Nieves López
Aranda de Duero (Burgos), 9 ago (EFE).- Noche de raíces y de rock en español, de agradecimientos y de homenajes, de drones y de estrellas, la que ha puesto fin a la vigésimo novena edición de Sonorama Ribera, que desde el miércoles se ha celebrado en Aranda de Duero (Burgos), en la que han reinado La M.O.D.A. y Leiva, que ha rendido un emotivo homenaje a Robe Iniesta.
Una imagen casi en blanco y negro de los integrantes del septeto burgalés proyectada en las inmensas pantallas que han enmarcado este año los escenarios principales ha servido como pistoletazo de salida.
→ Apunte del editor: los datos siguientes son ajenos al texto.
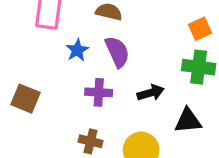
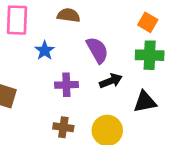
orange square: (200, 29) -> (148, 22), turned -30
purple semicircle: (117, 52) -> (97, 50), moved

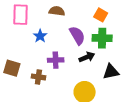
orange square: (148, 22) -> (101, 15), moved
green cross: (150, 55) -> (102, 38), moved
brown cross: (63, 127) -> (38, 77), moved

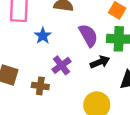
purple cross: (56, 60) -> (62, 65), turned -35

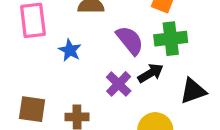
purple cross: (62, 65) -> (119, 84), moved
Ataviados con sus imprescindibles camisetas blancas y entonando su ‘San Felices’ ha arrancado una actuación en la que han ido desgranando los grandes éxitos conseguidos ya en sus tres lustros de trayectoria.
‘ALSA pa’Madrid’ ha servido de prólogo a David para recordar cómo su primera participación en Sonorama fue en una carpa ante una treintena de personas. Nada que ver con la marea humana que esta noche les ha respaldado y coreado junto a ellos sus temas. ‘Una canción para no decir te quiero’, ‘Mil demonios’ o ‘La vieja banda’ han ido lanzándose al cielo para celebrar «que estamos vivos», como han asegurado.